MEGLIO DENG, di Teodoro Klitsche de la Grange
MEGLIO DENG
Diceva Deng Tsiao Ping, con un’espressione rimasta famosa, che l’importante non è il colore del gatto, ma che acchiappi i topi. Con ciò il grande statista, padre dell’attuale potenza (e “sistema) cinese, cui è riuscita la conversione di un immenso paese da una economia agraria (e povera) a una post-industriale, intendeva che, nella scelta e selezione delle classi dirigenti, la capacità di raggiungere gli obiettivi fissati e/o voluti (dall’agente) debba prevalere su quello della conformità ad imperativi – nella specie politico-ideologici – ma potrebbero essere anche a fondamento religioso, estetico o della corrispondenza ad una “causa” (e ai relativi “precetti”) – intesi come superiori e determinanti.
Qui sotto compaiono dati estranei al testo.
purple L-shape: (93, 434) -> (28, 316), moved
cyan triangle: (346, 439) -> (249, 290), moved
Quando, da tanto tempo, e se in particolare con la pandemia del Covid, si ammira (anche) la capacità della Cina di affrontare con efficacia le conseguenze del virus, le spiegazioni (prevalenti) hanno carattere ideologico: la possibilità di un regime autoritario che comanda senza o pochi limiti – naturali a quelli di sistemi più rispettosi dei diritti individuali. Salvo poi a mettere in guardia contro il consenso all’autoritarismo che ne può derivare. Giustificazione (e preoccupazione) declinata in diverse forme, non esclusa – anzi forse la più ricorrente – del comunismo che, per le proprie istituzioni-tipo (centralismo, gerarchia, assenza di opposizione politica) è ancora (in parte) vivo nel sistema cinese.
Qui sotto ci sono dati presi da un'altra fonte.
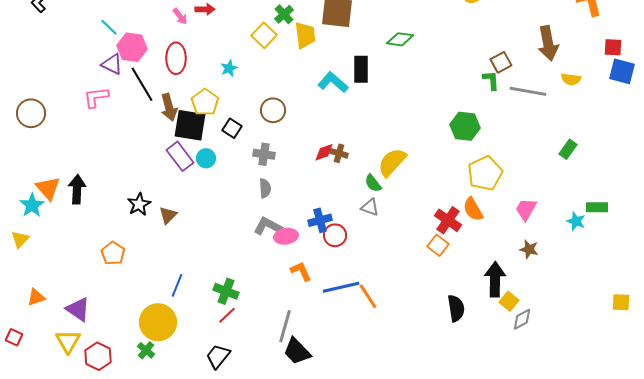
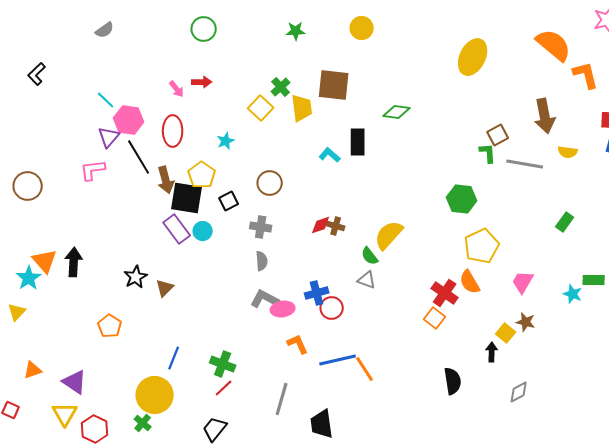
purple triangle: (112, 64) -> (109, 137), turned 45
cyan L-shape: (333, 82) -> (330, 155), size x0.7
black square: (232, 128) -> (229, 201), turned 30
black arrow: (495, 279) -> (492, 352), size x0.6
yellow square: (509, 301) -> (506, 333), moved
black trapezoid: (297, 351) -> (322, 424), moved, turned 36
Non si può escludere del tutto l’incidenza di tale fattore: anzi occorre concordare che è una componente importante del successo. Tuttavia si pensi a cosa sarebbe successo in Cina se il grande paese fosse stato fermo al comunismo agrario di Mao-Dse-Dong: il Covid avrebbe fatto un’ecatombe o comunque causato una mortalità assai superiore, un po’ come capitato all’India – paese per dimensioni demografiche paragonabili – la cui percentuale di decessi (e contagiati) da Covid è assai peggiore di quella cinese: per cui anche lo sviluppo economico (e di condizioni di vita) dovuto all’abbandono del modello comunista e l’adozione di un “socialismo di mercato” ha avuto conseguenze positive nel contenimento della pandemia.
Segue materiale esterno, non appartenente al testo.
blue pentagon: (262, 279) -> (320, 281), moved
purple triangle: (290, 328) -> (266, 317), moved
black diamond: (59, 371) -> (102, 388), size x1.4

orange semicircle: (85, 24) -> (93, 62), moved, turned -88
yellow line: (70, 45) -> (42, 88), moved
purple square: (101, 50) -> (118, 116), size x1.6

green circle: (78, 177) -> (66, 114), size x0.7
Senza insistere nell’elencare cause concorrenti (probabili o possibili), occorre considerare quanto può aver inciso la massima – pragmatica e laica di Deng sul modello di sviluppo.
E qua occorre rifarsi a Max Weber. Scriveva il grande sociologo che “come ogni azione anche l’agire sociale può essere determinato” in modo “razionale rispetto allo scopo” ossia da aspettative sul successo rispetto al fine voluto e considerato razionalmente; ovvero “in modo razionale rispetto al valore – dalla credenza consapevole nell’incondizionato valore in sé – etico, estetico, religioso, o altrimenti interpretabile – di un determinato comportamento in quanto tale, prescindendo dalle sue conseguenze”; e poi affettivamente (da affetti e da stati attuali del sentire); o tradizionalmente (da un’abitudine acquisita). Pur non potendosi escludere contaminazioni tra i diversi tipi (per cui spesso l’agire è determinato in base sia a valori quanto allo scopo, ovvero razionale rispetto ai valori, ma allo scopo (scelto) per i mezzi da impiegare1.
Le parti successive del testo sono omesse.